**Extracted records**
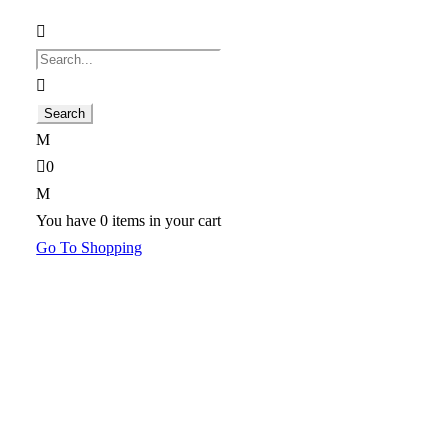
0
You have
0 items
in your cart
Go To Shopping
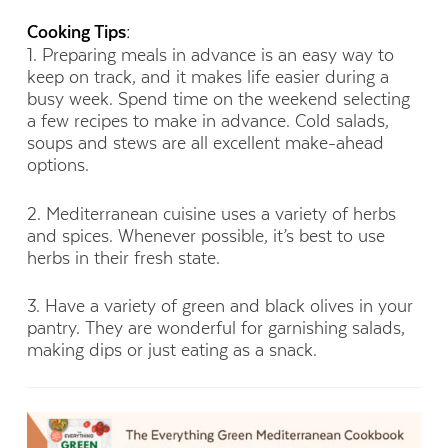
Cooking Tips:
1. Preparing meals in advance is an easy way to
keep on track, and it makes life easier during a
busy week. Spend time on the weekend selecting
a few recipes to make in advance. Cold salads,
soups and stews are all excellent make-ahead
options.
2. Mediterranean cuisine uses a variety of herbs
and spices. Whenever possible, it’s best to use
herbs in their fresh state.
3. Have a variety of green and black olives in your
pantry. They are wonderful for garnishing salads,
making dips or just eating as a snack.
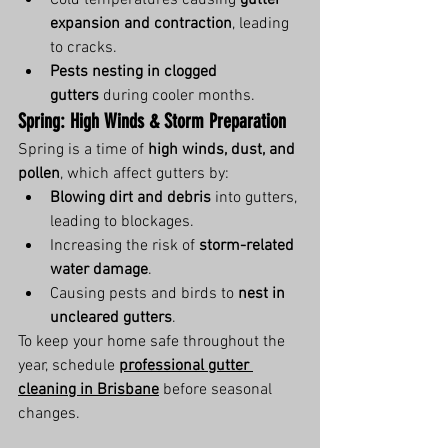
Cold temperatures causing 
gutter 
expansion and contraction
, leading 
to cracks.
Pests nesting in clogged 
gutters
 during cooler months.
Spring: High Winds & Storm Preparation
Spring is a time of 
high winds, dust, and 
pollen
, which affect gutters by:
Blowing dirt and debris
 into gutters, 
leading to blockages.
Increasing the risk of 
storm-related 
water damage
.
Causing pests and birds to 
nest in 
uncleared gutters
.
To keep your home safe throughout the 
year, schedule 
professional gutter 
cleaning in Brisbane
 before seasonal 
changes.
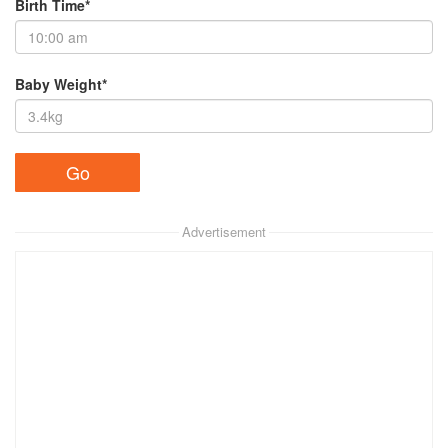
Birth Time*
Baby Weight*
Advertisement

**Task directions**
Nothing but an exact transcription of the material, without pictures, should be returned.

**Output for this task**
0
You have
0 items
in your cart
Go To Shopping
Cooking Tips:
1. Preparing meals in advance is an easy way to
keep on track, and it makes life easier during a
busy week. Spend time on the weekend selecting
a few recipes to make in advance. Cold salads,
soups and stews are all excellent make-ahead
options.
2. Mediterranean cuisine uses a variety of herbs
and spices. Whenever possible, it’s best to use
herbs in their fresh state.
3. Have a variety of green and black olives in your
pantry. They are wonderful for garnishing salads,
making dips or just eating as a snack.
Cold temperatures causing 
gutter 
expansion and contraction
, leading 
to cracks.
Pests nesting in clogged 
gutters
 during cooler months.
Spring: High Winds & Storm Preparation
Spring is a time of 
high winds, dust, and 
pollen
, which affect gutters by:
Blowing dirt and debris
 into gutters, 
leading to blockages.
Increasing the risk of 
storm-related 
water damage
.
Causing pests and birds to 
nest in 
uncleared gutters
.
To keep your home safe throughout the 
year, schedule 
professional gutter 
cleaning in Brisbane
 before seasonal 
changes.
Birth Time*
Baby Weight*
Advertisement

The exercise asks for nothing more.